Film it in the Keys...

Starring jamie Lee Curtis...(she's HOT)...

Get Arnold for a Celeb cameo...8>)

Crash perfectly good cars...8>)

Rakos


----------



## Maria C (Jan 18, 2018)

Rakos, I always keep smiling even in rough days and I am rewarded like this?...nothing will take me down, I am sure I will figure this out, but we are in these kind of situations because we do not fight for what is fair, and we just don't do anything about it. People will take advantage and it is OK for companies like Uber to accept lies or bogus accusations....REALLY....that is why Lyft is taking over and I hope soon will come to my city.


----------



## Harry1234 (Feb 20, 2018)

Accused of impaired driving and I was furious. I collected my thoughts and decided to find a police station to verify my sobriety. They were very kind, gave me a breath-a-lizer (read 0, no surprise) but couldn't put me through a sobriety test without probable cause. Also could not validate I wasn't impaired as that would require a blood test. Did make a blotter entry and received a reference number for that. I also have a dashcam and responded to Uber I had such. Account put on hold for 24 hours and then they tell me it's resolved!!! I wrote back that it wasn't without explanation of what happened, what evidence did they have, if accuser was sanctioned (I know, stupid question), and what does my record now reflect.

You guessed it, radio silence. I was happy to this point with no real passenger issues. Welcome to the real world as they say. I'm applying to Lyft but don't have any illusions that it can't or doesn't happen there too.
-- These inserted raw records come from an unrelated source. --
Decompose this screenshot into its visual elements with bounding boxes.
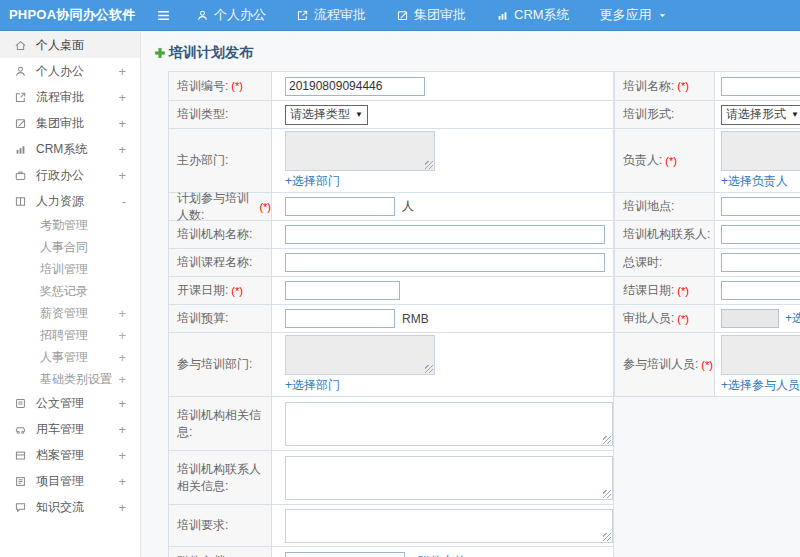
text-input[interactable] [285, 197, 395, 216]
field-label-cell: 培训名称:(*) [615, 72, 715, 100]
nav-item-3[interactable]: CRM系统 [481, 0, 585, 31]
text-input[interactable] [285, 552, 405, 557]
sidebar-subitem-6-3[interactable]: 奖惩记录 [0, 280, 140, 302]
text-input[interactable] [285, 281, 400, 300]
sidebar-item-7[interactable]: 公文管理+ [0, 390, 140, 416]
nav-item-2[interactable]: 集团审批 [381, 0, 481, 31]
expand-toggle: + [118, 142, 126, 157]
chart-icon [14, 143, 27, 156]
upload-icon [296, 9, 309, 22]
field-label: 负责人: [623, 152, 662, 169]
sidebar-item-11[interactable]: 知识交流+ [0, 494, 140, 520]
select-dropdown[interactable]: 请选择形式 [721, 105, 800, 125]
textarea[interactable] [285, 131, 435, 171]
field-label-cell: 培训形式: [615, 101, 715, 128]
sidebar-item-9[interactable]: 档案管理+ [0, 442, 140, 468]
text-input[interactable] [721, 253, 800, 272]
textarea[interactable] [285, 456, 613, 500]
form-row: 培训预算:RMB [169, 304, 613, 332]
select-dropdown[interactable]: 请选择类型 [285, 105, 368, 125]
chat-icon [14, 501, 27, 514]
text-input[interactable] [721, 309, 779, 328]
form-row: 主办部门:+选择部门 [169, 128, 613, 192]
form-row: 附件文档:+附件上传 [169, 546, 613, 557]
form-table-right: 培训名称:(*)培训形式:请选择形式负责人:(*)+选择负责人培训地点:培训机构… [614, 71, 800, 397]
nav-item-1[interactable]: 流程审批 [281, 0, 381, 31]
field-label: 培训形式: [623, 106, 674, 123]
sidebar-item-10[interactable]: 项目管理+ [0, 468, 140, 494]
field-label-cell: 总课时: [615, 249, 715, 276]
text-input[interactable] [721, 197, 800, 216]
sidebar-item-6[interactable]: 人力资源- [0, 188, 140, 214]
text-input[interactable] [285, 253, 605, 272]
hamburger-menu-icon[interactable] [156, 8, 171, 23]
required-mark: (*) [677, 313, 689, 325]
text-input[interactable] [285, 309, 395, 328]
form-row: 参与培训人员:(*)+选择参与人员 [615, 332, 800, 396]
field-label: 培训课程名称: [177, 254, 252, 271]
field-label-cell: 附件文档: [169, 547, 272, 557]
form-row: 总课时: [615, 248, 800, 276]
expand-toggle: + [118, 90, 126, 105]
sidebar-subitem-6-6[interactable]: 人事管理+ [0, 346, 140, 368]
sidebar-item-2[interactable]: 流程审批+ [0, 84, 140, 110]
nav-item-0[interactable]: 个人办公 [181, 0, 281, 31]
text-input[interactable] [721, 281, 800, 300]
textarea[interactable] [285, 509, 613, 543]
sidebar-subitem-6-2[interactable]: 培训管理 [0, 258, 140, 280]
sidebar-item-5[interactable]: 行政办公+ [0, 162, 140, 188]
sidebar-subitem-label: 人事管理 [40, 349, 88, 366]
archive-icon [14, 449, 27, 462]
nav-item-label: 流程审批 [314, 6, 366, 24]
textarea[interactable] [721, 131, 800, 171]
field-label-cell: 培训机构联系人相关信息: [169, 451, 272, 504]
field-label: 审批人员: [623, 310, 674, 327]
sidebar-subitem-6-4[interactable]: 薪资管理+ [0, 302, 140, 324]
field-value-cell: 请选择形式 [715, 101, 800, 128]
sidebar-subitem-6-7[interactable]: 基础类别设置+ [0, 368, 140, 390]
expand-toggle: + [118, 474, 126, 489]
textarea[interactable] [285, 402, 613, 446]
sidebar-item-0[interactable]: 个人桌面 [0, 32, 140, 58]
home-icon [14, 39, 27, 52]
upload-icon [14, 91, 27, 104]
text-input[interactable] [721, 77, 800, 96]
text-input[interactable] [285, 225, 605, 244]
sidebar-item-8[interactable]: 用车管理+ [0, 416, 140, 442]
picker-link[interactable]: +选择负责人 [721, 173, 788, 190]
sidebar-subitem-6-5[interactable]: 招聘管理+ [0, 324, 140, 346]
select-value: 请选择形式 [726, 106, 786, 123]
field-value-cell: +选择审批人 [715, 305, 800, 332]
textarea[interactable] [721, 335, 800, 375]
sidebar-subitem-6-0[interactable]: 考勤管理 [0, 214, 140, 236]
field-value-cell: +选择部门 [272, 129, 613, 192]
expand-toggle: + [118, 306, 126, 321]
sidebar-item-label: 行政办公 [36, 167, 84, 184]
textarea[interactable] [285, 335, 435, 375]
text-input[interactable] [721, 225, 800, 244]
field-label-cell: 培训机构相关信息: [169, 397, 272, 450]
picker-link[interactable]: +选择部门 [285, 377, 340, 394]
picker-link[interactable]: +选择审批人 [785, 310, 800, 327]
sidebar-item-4[interactable]: CRM系统+ [0, 136, 140, 162]
field-value-cell [272, 277, 613, 304]
field-value-cell: 请选择类型 [272, 101, 613, 128]
edit-icon [14, 117, 27, 130]
nav-item-4[interactable]: 更多应用 [585, 0, 683, 31]
navbar-menu: 个人办公流程审批集团审批CRM系统更多应用 [181, 0, 683, 31]
sidebar-subitem-6-1[interactable]: 人事合同 [0, 236, 140, 258]
sidebar-item-3[interactable]: 集团审批+ [0, 110, 140, 136]
picker-link[interactable]: +选择参与人员 [721, 377, 800, 394]
page-title: 培训计划发布 [169, 44, 253, 62]
sidebar-item-label: 用车管理 [36, 421, 84, 438]
field-label: 总课时: [623, 254, 662, 271]
picker-link[interactable]: +附件上传 [411, 553, 466, 557]
picker-link[interactable]: +选择部门 [285, 173, 340, 190]
sidebar-item-1[interactable]: 个人办公+ [0, 58, 140, 84]
nav-item-label: CRM系统 [514, 6, 570, 24]
nav-item-label: 个人办公 [214, 6, 266, 24]
field-label-cell: 计划参与培训人数:(*) [169, 193, 272, 220]
form-row: 培训机构联系人: [615, 220, 800, 248]
field-label: 培训预算: [177, 310, 228, 327]
text-input[interactable] [285, 77, 425, 96]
At least I know I'm not alone.


----------



## SuzeCB (Oct 30, 2016)

robert spahn said:


> I was falsely accused of impaired driving from a customer while driving for Uber last night. I am suspended for 48 hours and have no idea of who made the complaint. Uber has not called me to ask my side of the story. I really needed to work this week and they hit me with this. I don't drink or use drugs.
> I have a 4.7 driver rating, 35 driver compliments, speed and braking always at 100%. I feel very sad and betrayed by Uber. I don't know what to do. Maybe I should consider driving for Lyft and Uber. If anyone has any advice or experience on how I can fight this thing please let me know.


Sue the pax.



Harry1234 said:


> Accused of impaired driving and I was furious. I collected my thoughts and decided to find a police station to verify my sobriety. They were very kind, gave me a breath-a-lizer (read 0, no surprise) but couldn't put me through a sobriety test without probable cause. Also could not validate I wasn't impaired as that would require a blood test. Did make a blotter entry and received a reference number for that. I also have a dashcam and responded to Uber I had such. Account put on hold for 24 hours and then they tell me it's resolved!!! I wrote back that it wasn't without explanation of what happened, what evidence did they have, if accuser was sanctioned (I know, stupid question), and what does my record now reflect.
> 
> You guessed it, radio silence. I was happy to this point with no real passenger issues. Welcome to the real world as they say. I'm applying to Lyft but don't have any illusions that it can't or doesn't happen there too.
> 
> At least I know I'm not alone.


Lyft is harsher.


----------



## Maria C (Jan 18, 2018)

Harry1234 said:


> Accused of impaired driving and I was furious. I collected my thoughts and decided to find a police station to verify my sobriety. They were very kind, gave me a breath-a-lizer (read 0, no surprise) but couldn't put me through a sobriety test without probable cause. Also could not validate I wasn't impaired as that would require a blood test. Did make a blotter entry and received a reference number for that. I also have a dashcam and responded to Uber I had such. Account put on hold for 24 hours and then they tell me it's resolved!!! I wrote back that it wasn't without explanation of what happened, what evidence did they have, if accuser was sanctioned (I know, stupid question), and what does my record now reflect.
> 
> You guessed it, radio silence. I was happy to this point with no real passenger issues. Welcome to the real world as they say. I'm applying to Lyft but don't have any illusions that it can't or doesn't happen there too.
> 
> At least I know I'm not alone.


No you are not alone and I think at this point is more frequent that you think , I was so mad and really disgusted by this accusations as I do not drink or have used drugs. But I guess they are just sided to what riders said and Uber never contacted to ask or to hear my side of the story at the end they put me back on the system, and today I am one of those drivers that had to go back to a regular job because I can't trust Uber riders accusing me and then I am out of the platform again and then what ...out for good. It was not worth it..,I had 4.93 rating almost 1000 rides, 500 five star trips and great comments, and that even did not matter. it is sad how unfair it could be and that is Uber reality.


----------



## TheAntMiami (Oct 10, 2016)

Maria C said:


> No you are not alone and I think at this point is more frequent that you think , I was so mad and really disgusted by this accusations as I do not drink or have used drugs. But I guess they are just sided to what riders said and Uber never contacted to ask or to hear my side of the story at the end they put me back on the system, and today I am one of those drivers that had to go back to a regular job because I can't trust Uber riders accusing me and then I am out of the platform again and then what ...out for good. It was not worth it..,I had 4.93 rating almost 1000 rides, 500 five star trips and great comments, and that even did not matter. it is sad how unfair it could be and that is Uber reality.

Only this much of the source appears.